> _Dataset records_:
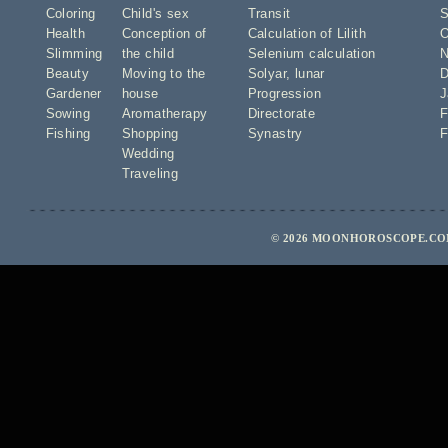
Coloring
Child's sex
Transit
S
Health
Conception of
Calculation of Lilith
O
Slimming
the child
Selenium calculation
N
Beauty
Moving to the
Solyar
,
lunar
D
Gardener
house
Progression
J
Sowing
Aromatherapy
Directorate
F
Fishing
Shopping
Synastry
F
Wedding
Traveling
© 2026 MOONHOROSCOPE.COM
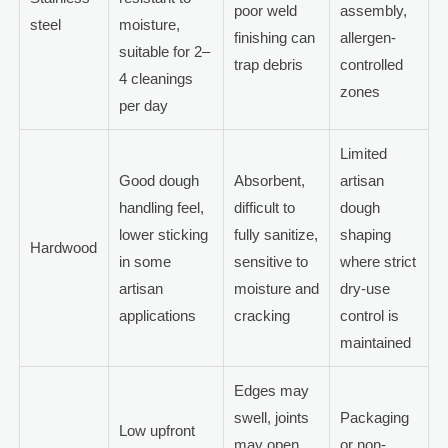
poor weld
assembly,
steel
moisture,
finishing can
allergen-
suitable for 2–
trap debris
controlled
4 cleanings
zones
per day
Limited
Good dough
Absorbent,
artisan
handling feel,
difficult to
dough
lower sticking
fully sanitize,
shaping
Hardwood
in some
sensitive to
where strict
artisan
moisture and
dry-use
applications
cracking
control is
maintained
Edges may
swell, joints
Packaging
Low upfront
may open,
or non-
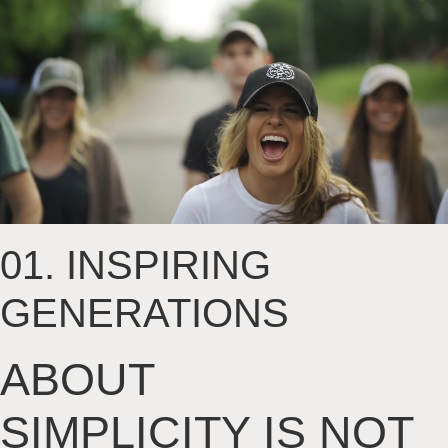
01.
INSPIRING
GENERATIONS
ABOUT
SIMPLICITY
IS NOT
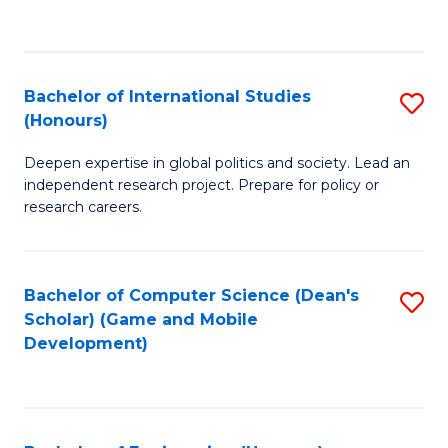
to
to
C
C
Fa
Fa
Bachelor of International Studies
S
(Honours)
B
Deepen expertise in global politics and society. Lead an
of
independent research project. Prepare for policy or
In
research careers.
S
(
Bachelor of Computer Science (Dean's
S
to
Scholar) (Game and Mobile
to
Development)
C
C
Fa
Fa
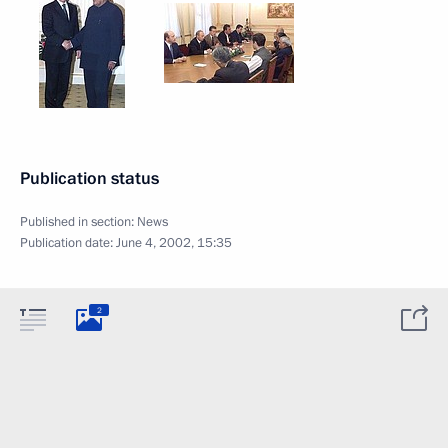
Publication status
Published in section:
News
Publication date:
June 4, 2002, 15:35
2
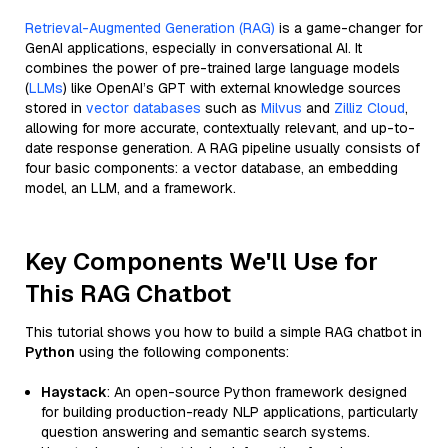
Retrieval-Augmented Generation (RAG)
is a game-changer for
GenAI applications, especially in conversational AI. It
combines the power of pre-trained large language models
(
LLMs
) like OpenAI’s GPT with external knowledge sources
stored in
vector databases
such as
Milvus
and
Zilliz Cloud
,
allowing for more accurate, contextually relevant, and up-to-
date response generation. A RAG pipeline usually consists of
four basic components: a vector database, an embedding
model, an LLM, and a framework.
Key Components We'll Use for
This RAG Chatbot
This tutorial shows you how to build a simple RAG chatbot in
Python
using the following components:
Haystack
: An open-source Python framework designed
for building production-ready NLP applications, particularly
question answering and semantic search systems.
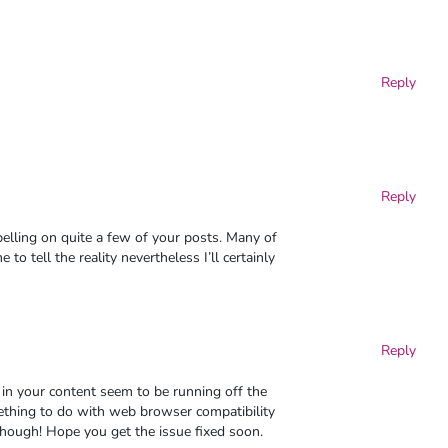
Reply
Reply
elling on quite a few of your posts. Many of
to tell the reality nevertheless I’ll certainly
Reply
in your content seem to be running off the
omething to do with web browser compatibility
 though! Hope you get the issue fixed soon.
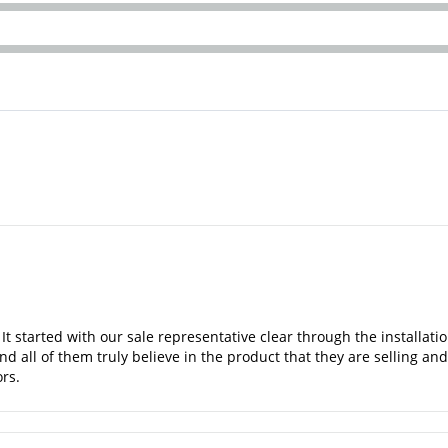
 It started with our sale representative clear through the installa
nd all of them truly believe in the product that they are selling a
rs.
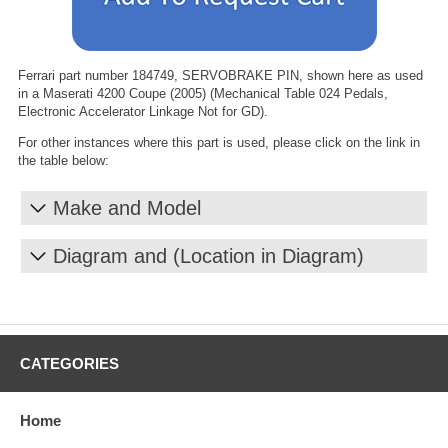
Ferrari part number 184749, SERVOBRAKE PIN, shown here as used
in a Maserati 4200 Coupe (2005) (Mechanical Table 024 Pedals,
Electronic Accelerator Linkage Not for GD).
For other instances where this part is used, please click on the link in
the table below:
Make and Model
Diagram and (Location in Diagram)
CATEGORIES
Home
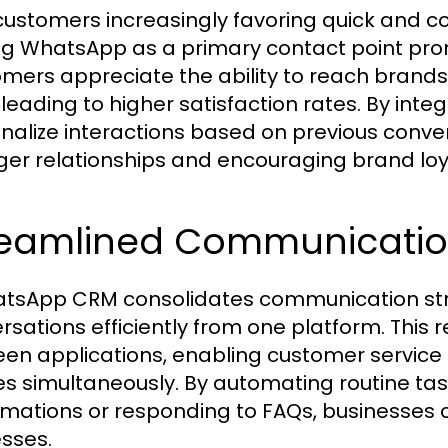
customers increasingly favoring quick and
zing WhatsApp as a primary contact point 
mers appreciate the ability to reach brands
 leading to higher satisfaction rates. By int
nalize interactions based on previous conve
ger relationships and encouraging brand loy
reamlined Communicatio
tsApp CRM consolidates communication st
rsations efficiently from one platform. This 
en applications, enabling customer service 
es simultaneously. By automating routine ta
rmations or responding to FAQs, businesses
sses.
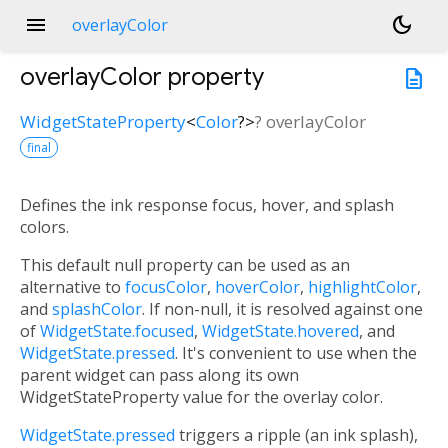
menu
dark_mode
overlayColor
overlayColor
property
description
WidgetStateProperty
<
Color
?
>
?
overlayColor
final
Defines the ink response focus, hover, and splash
colors.
This default null property can be used as an
alternative to
focusColor
,
hoverColor
,
highlightColor
,
and
splashColor
. If non-null, it is resolved against one
of
WidgetState.focused
,
WidgetState.hovered
, and
WidgetState.pressed
. It's convenient to use when the
parent widget can pass along its own
WidgetStateProperty value for the overlay color.
WidgetState.pressed
triggers a ripple (an ink splash),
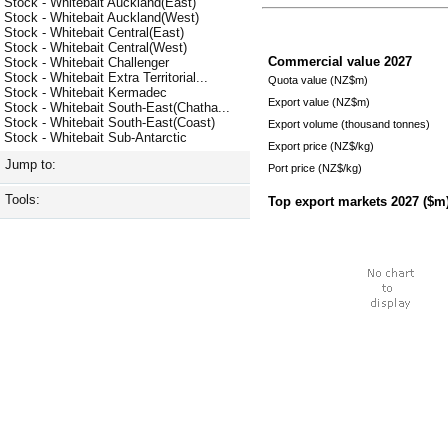
Stock - Whitebait Auckland(East)
Stock - Whitebait Auckland(West)
Stock - Whitebait Central(East)
Stock - Whitebait Central(West)
Commercial value
2027
Stock - Whitebait Challenger
Stock - Whitebait Extra Territorial...
Quota value (NZ$m)
Stock - Whitebait Kermadec
Export value (NZ$m)
Stock - Whitebait South-East(Chatha...
Stock - Whitebait South-East(Coast)
Export volume (thousand tonnes)
Stock - Whitebait Sub-Antarctic
Export price (NZ$/kg)
Jump to:
Port price (NZ$/kg)
Tools:
Top export markets
2027
($m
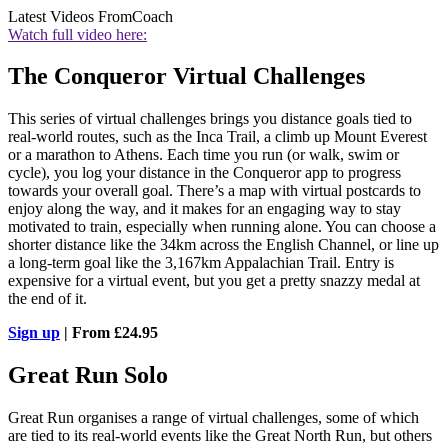
Latest Videos From
Coach
Watch full video here:
The Conqueror Virtual Challenges
This series of virtual challenges brings you distance goals tied to
real-world routes, such as the Inca Trail, a climb up Mount Everest
or a marathon to Athens. Each time you run (or walk, swim or
cycle), you log your distance in the Conqueror app to progress
towards your overall goal. There’s a map with virtual postcards to
enjoy along the way, and it makes for an engaging way to stay
motivated to train, especially when running alone. You can choose a
shorter distance like the 34km across the English Channel, or line up
a long-term goal like the 3,167km Appalachian Trail. Entry is
expensive for a virtual event, but you get a pretty snazzy medal at
the end of it.
Sign up
| From £24.95
Great Run Solo
Great Run organises a range of virtual challenges, some of which
are tied to its real-world events like the Great North Run, but others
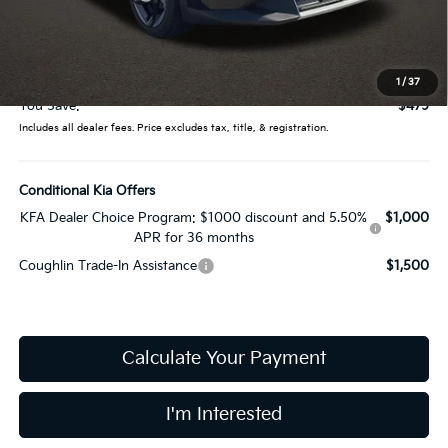
Coughlin Price:
$25,358
Doc Fee
$398
Price:
$25,756
1
/
37
You Save:
$479
Includes all dealer fees. Price excludes tax, title, & registration.
Conditional Kia Offers
KFA Dealer Choice Program: $1000 discount and 5.50%
$1,000
APR for 36 months
Coughlin Trade-In Assistance
$1,500
Calculate Your Payment
I'm Interested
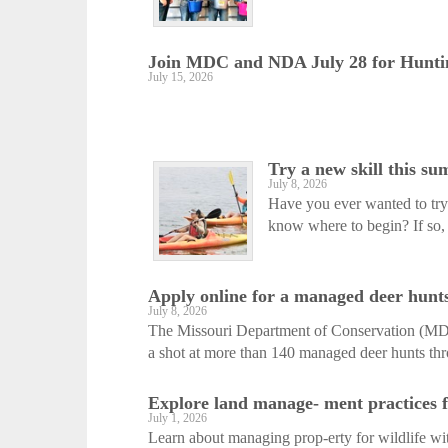
Join MDC and NDA July 28 for Huntin
July 15, 2026
Try a new skill this s
July 8, 2026
Have you ever wanted to try 
know where to begin? If so, 
Apply online for a managed deer hunts
July 8, 2026
The Missouri Department of Conservation (MDC)
a shot at more than 140 managed deer hunts thr
Explore land manage- ment practices fo
July 1, 2026
Learn about managing prop-erty for wildlife w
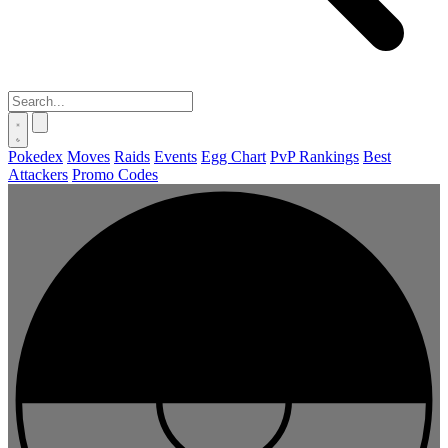
Pokedex
Moves
Raids
Events
Egg Chart
PvP Rankings
Best
Attackers
Promo Codes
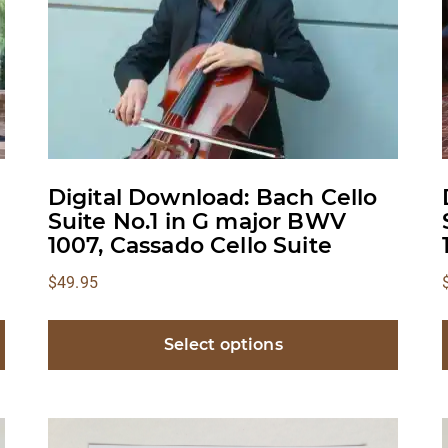
Digital Download: Bach Cello
Suite No.1 in G major BWV
1007, Cassado Cello Suite
$
49.95
Select options
This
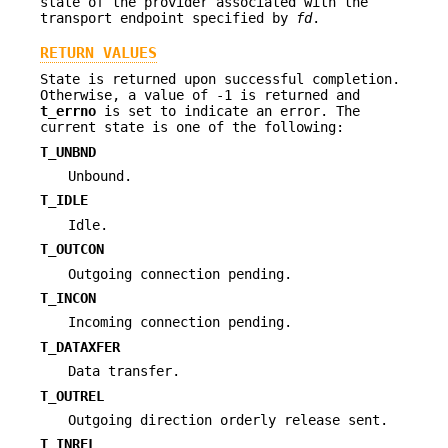
state of the provider associated with the
transport endpoint specified by
fd
.
RETURN VALUES
State is returned upon successful completion.
Otherwise, a value of -1 is returned and
t_errno
is set to indicate an error. The
current state is one of the following:
T_UNBND
Unbound.
T_IDLE
Idle.
T_OUTCON
Outgoing connection pending.
T_INCON
Incoming connection pending.
T_DATAXFER
Data transfer.
T_OUTREL
Outgoing direction orderly release sent.
T_INREL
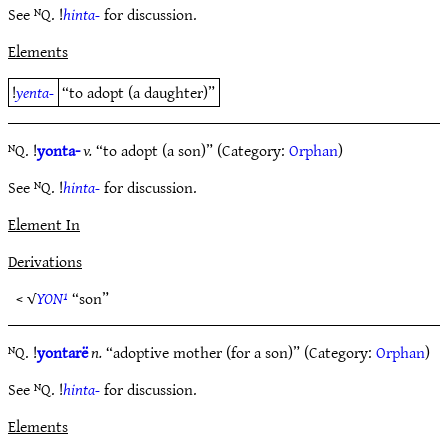
See ᴺQ. !
hinta-
for discussion.
Elements
!
yenta-
“to adopt (a daughter)”
ᴺQ. !
yonta-
v.
“to adopt (a son)” (Category:
Orphan
)
See ᴺQ. !
hinta-
for discussion.
Element In
Derivations
< √
YON¹
“son”
ᴺQ. !
yontarë
n.
“adoptive mother (for a son)” (Category:
Orphan
)
See ᴺQ. !
hinta-
for discussion.
Elements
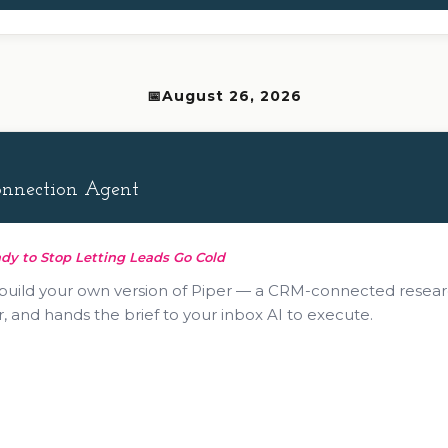
August 26, 2026
Connection Agent
dy to Stop Letting Leads Go Cold
 build your own version of Piper — a CRM-connected resear
, and hands the brief to your inbox AI to execute.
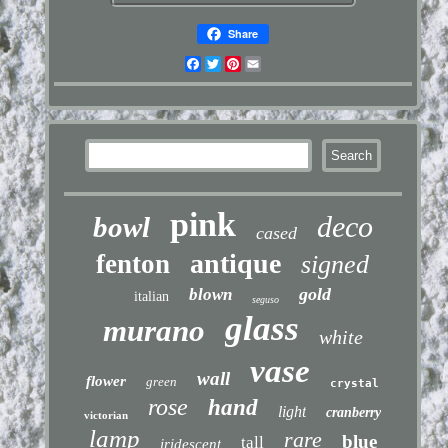
Share
Facebook
Twitter
Pinterest
Email
pink
deco
bowl
cased
antique
fenton
signed
gold
blown
italian
seguso
glass
murano
white
vase
wall
flower
green
crystal
rose
hand
light
cranberry
victorian
lamp
rare
blue
tall
iridescent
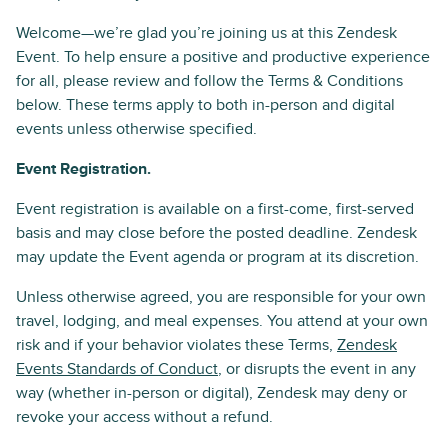
Welcome—we’re glad you’re joining us at this Zendesk
Event. To help ensure a positive and productive experience
for all, please review and follow the Terms & Conditions
below. These terms apply to both in-person and digital
events unless otherwise specified.
Event Registration.
Event registration is available on a first-come, first-served
basis and may close before the posted deadline. Zendesk
may update the Event agenda or program at its discretion.
Unless otherwise agreed, you are responsible for your own
travel, lodging, and meal expenses. You attend at your own
risk and if your behavior violates these Terms,
Zendesk
Events Standards of Conduct
, or disrupts the event in any
way (whether in-person or digital), Zendesk may deny or
revoke your access without a refund.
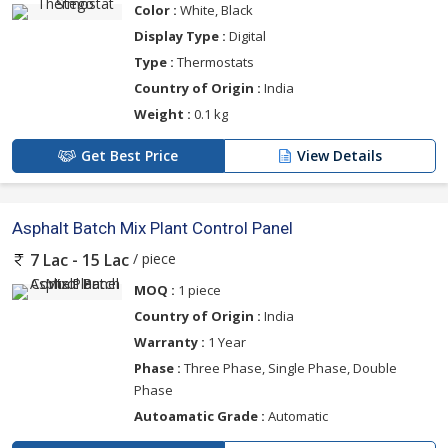
Color :
White, Black
Display Type :
Digital
Type :
Thermostats
Country of Origin :
India
Weight :
0.1 kg
Get Best Price
View Details
Asphalt Batch Mix Plant Control Panel
/ piece
7 Lac - 15 Lac
MOQ :
1 piece
Country of Origin :
India
Warranty :
1 Year
Phase :
Three Phase, Single Phase, Double
Phase
Autoamatic Grade :
Automatic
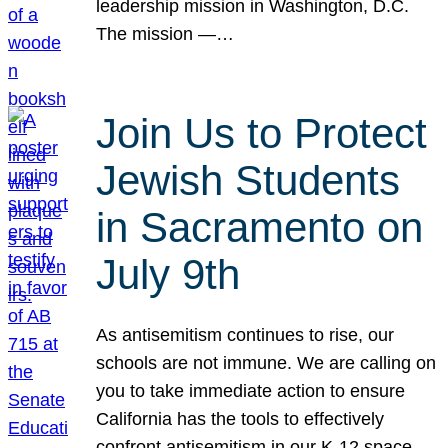
leadership mission in Washington, D.C.
The mission —…
Join Us to Protect
Jewish Students
in Sacramento on
July 9th
As antisemitism continues to rise, our
schools are not immune. We are calling on
you to take immediate action to ensure
California has the tools to effectively
confront antisemitism in our K-12 space.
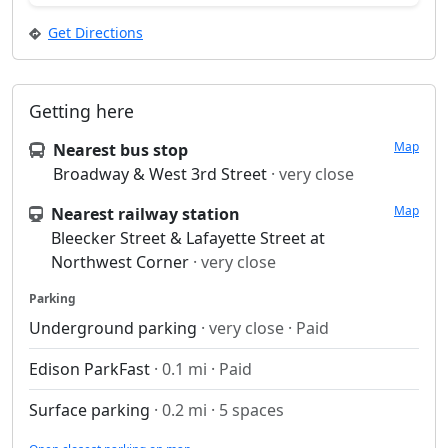
Get Directions
Getting here
Map
Nearest bus stop
Broadway & West 3rd Street
· very close
Map
Nearest railway station
Bleecker Street & Lafayette Street at
Northwest Corner
· very close
Parking
Underground parking
· very close · Paid
Edison ParkFast
· 0.1 mi · Paid
Surface parking
· 0.2 mi · 5 spaces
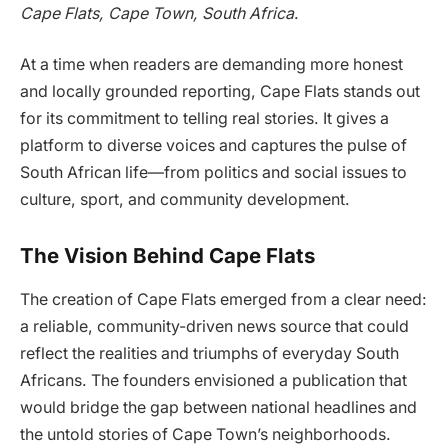
Cape Flats, Cape Town, South Africa
.
At a time when readers are demanding more honest
and locally grounded reporting, Cape Flats stands out
for its commitment to telling real stories. It gives a
platform to diverse voices and captures the pulse of
South African life—from politics and social issues to
culture, sport, and community development.
The Vision Behind Cape Flats
The creation of Cape Flats emerged from a clear need:
a reliable, community-driven news source that could
reflect the realities and triumphs of everyday South
Africans. The founders envisioned a publication that
would bridge the gap between national headlines and
the untold stories of Cape Town’s neighborhoods.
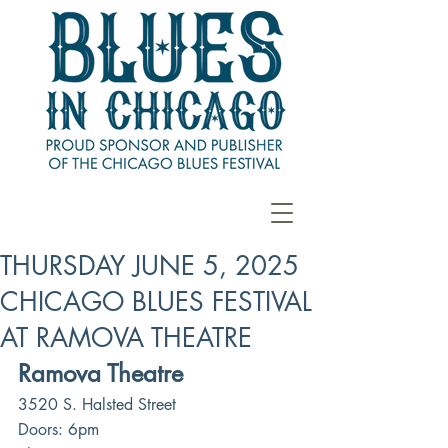
THURSDAY JUNE 5, 2025
CHICAGO BLUES FESTIVAL
AT RAMOVA THEATRE
Ramova Theatre
3520 S. Halsted Street
Doors: 6pm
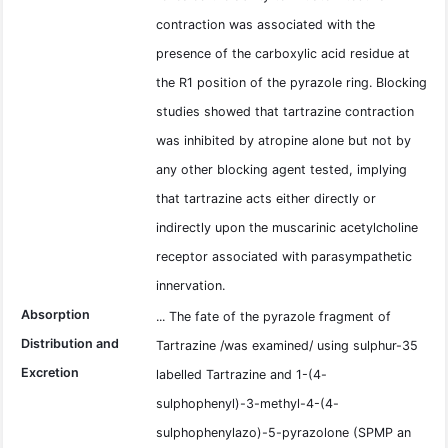
contraction was associated with the
presence of the carboxylic acid residue at
the R1 position of the pyrazole ring. Blocking
studies showed that tartrazine contraction
was inhibited by atropine alone but not by
any other blocking agent tested, implying
that tartrazine acts either directly or
indirectly upon the muscarinic acetylcholine
receptor associated with parasympathetic
innervation.
Absorption
... The fate of the pyrazole fragment of
Distribution and
Tartrazine /was examined/ using sulphur-35
Excretion
labelled Tartrazine and 1-(4-
sulphophenyl)-3-methyl-4-(4-
sulphophenylazo)-5-pyrazolone (SPMP an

> _Required action_:
Given the listing above, repeat exactly the lines starting at the one with "es simultaneously. By automating routine ta" and ending at the one with "WidgetStateProperty value for", inclusive, excluding pictures.

> _Reply_:
es simultaneously. By automating routine ta
rmations or responding to FAQs, businesses
sses.
menu
dark_mode
overlayColor
overlayColor
property
description
WidgetStateProperty
<
Color
?
>
?
overlayColor
final
Defines the ink response focus, hover, and splash
colors.
This default null property can be used as an
alternative to
focusColor
,
hoverColor
,
highlightColor
,
and
splashColor
. If non-null, it is resolved against one
of
WidgetState.focused
,
WidgetState.hovered
, and
WidgetState.pressed
. It's convenient to use when the
parent widget can pass along its own
WidgetStateProperty value for the overlay color.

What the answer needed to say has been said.